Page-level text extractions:

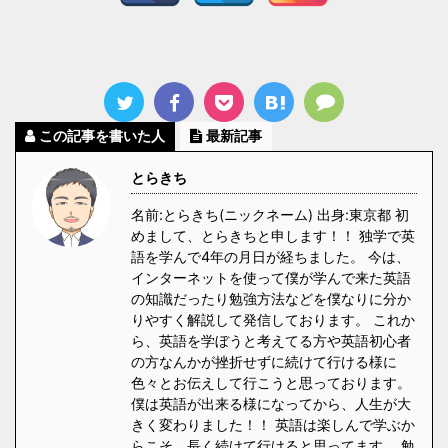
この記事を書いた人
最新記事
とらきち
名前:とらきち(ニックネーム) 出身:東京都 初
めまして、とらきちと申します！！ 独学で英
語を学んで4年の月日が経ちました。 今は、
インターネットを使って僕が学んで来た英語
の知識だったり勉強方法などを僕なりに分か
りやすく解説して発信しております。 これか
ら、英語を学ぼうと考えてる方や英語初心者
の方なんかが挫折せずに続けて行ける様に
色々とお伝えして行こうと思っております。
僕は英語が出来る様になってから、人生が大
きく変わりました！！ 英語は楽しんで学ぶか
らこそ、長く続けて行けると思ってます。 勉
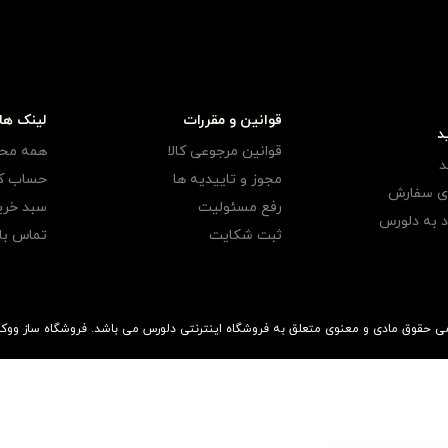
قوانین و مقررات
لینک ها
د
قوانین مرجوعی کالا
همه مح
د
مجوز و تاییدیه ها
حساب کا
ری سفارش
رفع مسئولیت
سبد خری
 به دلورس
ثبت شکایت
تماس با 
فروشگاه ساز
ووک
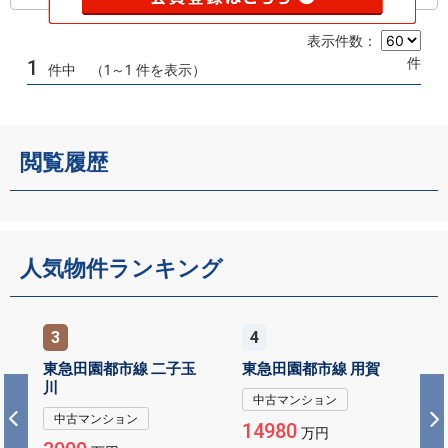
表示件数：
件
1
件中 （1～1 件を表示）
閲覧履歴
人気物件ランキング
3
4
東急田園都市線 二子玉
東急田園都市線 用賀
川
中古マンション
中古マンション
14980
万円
* * *
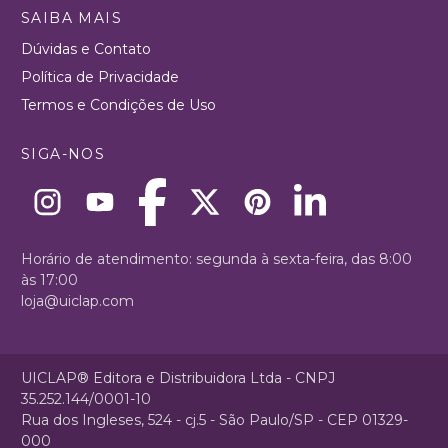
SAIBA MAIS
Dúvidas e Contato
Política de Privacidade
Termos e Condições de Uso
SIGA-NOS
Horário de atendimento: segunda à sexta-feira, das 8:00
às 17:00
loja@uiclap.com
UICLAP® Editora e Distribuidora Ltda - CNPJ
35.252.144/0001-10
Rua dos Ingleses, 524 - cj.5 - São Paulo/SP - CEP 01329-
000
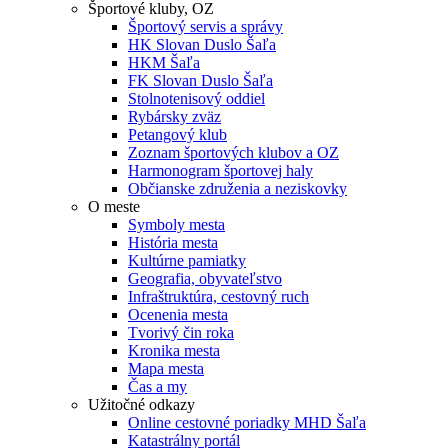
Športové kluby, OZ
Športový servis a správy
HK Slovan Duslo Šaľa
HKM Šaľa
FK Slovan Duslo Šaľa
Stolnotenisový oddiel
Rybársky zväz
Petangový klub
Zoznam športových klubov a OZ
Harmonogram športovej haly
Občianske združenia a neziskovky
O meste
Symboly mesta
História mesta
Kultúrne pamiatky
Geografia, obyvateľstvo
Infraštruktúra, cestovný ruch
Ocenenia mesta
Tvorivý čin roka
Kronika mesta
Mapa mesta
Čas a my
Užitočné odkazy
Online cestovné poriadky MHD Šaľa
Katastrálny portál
...
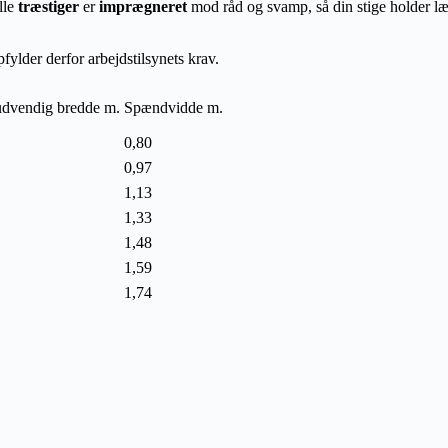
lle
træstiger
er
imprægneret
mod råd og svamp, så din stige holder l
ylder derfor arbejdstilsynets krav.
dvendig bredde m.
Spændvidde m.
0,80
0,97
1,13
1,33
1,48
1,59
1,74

§ **Activity**: Read through the lines above and collect those that contain the string "Šaľa".

§ **Your solution**:
HK Slovan Duslo Šaľa
HKM Šaľa
FK Slovan Duslo Šaľa
Online cestovné poriadky MHD Šaľa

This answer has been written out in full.